▸ **WHAT IS REQUIRED**: Would you go through the records below and copy each line with the string "Symphony"?

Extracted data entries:
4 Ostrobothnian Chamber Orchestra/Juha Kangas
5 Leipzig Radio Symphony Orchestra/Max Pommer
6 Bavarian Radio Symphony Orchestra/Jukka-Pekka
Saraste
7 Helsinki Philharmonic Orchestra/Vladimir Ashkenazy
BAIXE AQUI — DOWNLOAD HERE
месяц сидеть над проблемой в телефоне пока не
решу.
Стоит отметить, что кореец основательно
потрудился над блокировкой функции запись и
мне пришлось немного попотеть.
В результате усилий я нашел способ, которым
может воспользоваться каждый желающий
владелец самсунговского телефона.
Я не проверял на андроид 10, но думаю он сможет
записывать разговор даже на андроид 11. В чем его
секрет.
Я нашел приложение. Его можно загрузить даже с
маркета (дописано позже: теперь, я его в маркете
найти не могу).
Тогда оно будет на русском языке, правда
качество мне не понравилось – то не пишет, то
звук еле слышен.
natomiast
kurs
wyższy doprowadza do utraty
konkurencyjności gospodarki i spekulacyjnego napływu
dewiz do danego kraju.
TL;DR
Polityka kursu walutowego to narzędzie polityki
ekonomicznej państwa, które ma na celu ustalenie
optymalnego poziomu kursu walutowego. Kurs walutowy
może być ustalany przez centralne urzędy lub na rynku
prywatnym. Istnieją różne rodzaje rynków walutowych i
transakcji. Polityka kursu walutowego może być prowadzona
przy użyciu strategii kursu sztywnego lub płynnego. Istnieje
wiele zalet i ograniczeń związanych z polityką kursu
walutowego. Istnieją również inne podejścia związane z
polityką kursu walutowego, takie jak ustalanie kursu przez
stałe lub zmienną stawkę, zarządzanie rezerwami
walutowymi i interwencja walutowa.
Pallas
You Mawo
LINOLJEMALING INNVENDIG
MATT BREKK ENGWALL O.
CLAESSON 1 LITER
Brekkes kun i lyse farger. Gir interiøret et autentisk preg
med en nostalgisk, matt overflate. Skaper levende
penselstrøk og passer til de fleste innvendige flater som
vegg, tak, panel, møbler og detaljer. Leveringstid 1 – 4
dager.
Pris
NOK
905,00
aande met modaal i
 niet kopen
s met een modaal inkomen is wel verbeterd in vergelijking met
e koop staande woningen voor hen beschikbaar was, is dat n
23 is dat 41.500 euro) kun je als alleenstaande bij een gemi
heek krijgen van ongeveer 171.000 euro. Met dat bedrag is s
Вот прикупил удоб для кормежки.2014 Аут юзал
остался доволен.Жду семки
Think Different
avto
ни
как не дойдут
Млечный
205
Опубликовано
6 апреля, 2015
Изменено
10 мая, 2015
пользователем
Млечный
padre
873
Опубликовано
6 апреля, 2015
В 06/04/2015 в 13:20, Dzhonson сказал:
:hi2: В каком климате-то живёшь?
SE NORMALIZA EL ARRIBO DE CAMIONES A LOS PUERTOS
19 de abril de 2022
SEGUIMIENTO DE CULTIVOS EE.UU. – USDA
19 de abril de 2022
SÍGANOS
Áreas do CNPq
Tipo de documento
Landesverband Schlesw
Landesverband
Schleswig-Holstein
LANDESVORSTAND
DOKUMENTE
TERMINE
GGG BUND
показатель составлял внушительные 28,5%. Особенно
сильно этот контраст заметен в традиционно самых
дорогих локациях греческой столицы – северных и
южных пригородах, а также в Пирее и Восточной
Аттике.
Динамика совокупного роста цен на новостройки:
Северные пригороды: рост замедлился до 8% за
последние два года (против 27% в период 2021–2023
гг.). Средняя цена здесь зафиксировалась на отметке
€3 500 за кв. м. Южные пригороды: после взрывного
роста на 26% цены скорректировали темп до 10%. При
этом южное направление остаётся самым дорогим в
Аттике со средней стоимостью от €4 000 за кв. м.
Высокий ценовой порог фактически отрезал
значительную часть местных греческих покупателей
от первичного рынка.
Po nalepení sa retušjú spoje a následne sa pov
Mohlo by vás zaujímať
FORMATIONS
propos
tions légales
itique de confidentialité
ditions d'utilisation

...

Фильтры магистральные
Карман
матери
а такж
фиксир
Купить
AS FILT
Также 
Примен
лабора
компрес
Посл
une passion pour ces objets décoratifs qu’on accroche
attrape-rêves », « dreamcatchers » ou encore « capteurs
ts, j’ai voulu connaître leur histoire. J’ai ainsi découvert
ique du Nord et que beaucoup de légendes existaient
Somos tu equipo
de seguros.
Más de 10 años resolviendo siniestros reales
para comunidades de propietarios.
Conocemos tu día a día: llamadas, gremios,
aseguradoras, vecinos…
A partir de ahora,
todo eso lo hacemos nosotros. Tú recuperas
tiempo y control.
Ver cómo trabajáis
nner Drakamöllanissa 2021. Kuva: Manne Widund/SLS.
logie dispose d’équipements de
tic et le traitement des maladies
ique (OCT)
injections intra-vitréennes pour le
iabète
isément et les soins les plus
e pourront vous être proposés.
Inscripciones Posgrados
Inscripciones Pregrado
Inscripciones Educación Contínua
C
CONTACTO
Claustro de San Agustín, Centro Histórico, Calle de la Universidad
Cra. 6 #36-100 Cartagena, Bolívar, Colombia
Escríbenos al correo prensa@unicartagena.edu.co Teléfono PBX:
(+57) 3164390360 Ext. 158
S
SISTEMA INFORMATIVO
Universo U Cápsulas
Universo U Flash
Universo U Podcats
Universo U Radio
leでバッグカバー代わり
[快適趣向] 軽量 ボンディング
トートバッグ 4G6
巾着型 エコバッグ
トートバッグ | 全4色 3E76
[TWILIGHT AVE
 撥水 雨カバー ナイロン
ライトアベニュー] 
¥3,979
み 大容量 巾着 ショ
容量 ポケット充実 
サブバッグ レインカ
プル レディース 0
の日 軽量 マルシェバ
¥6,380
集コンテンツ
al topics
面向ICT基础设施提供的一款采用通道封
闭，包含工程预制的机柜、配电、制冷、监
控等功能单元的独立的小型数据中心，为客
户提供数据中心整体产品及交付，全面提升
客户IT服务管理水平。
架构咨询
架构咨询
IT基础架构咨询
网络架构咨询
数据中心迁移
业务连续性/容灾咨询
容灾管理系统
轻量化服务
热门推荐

▸ **TASK RESULT**:
5 Leipzig Radio Symphony Orchestra/Max Pommer
6 Bavarian Radio Symphony Orchestra/Jukka-Pekka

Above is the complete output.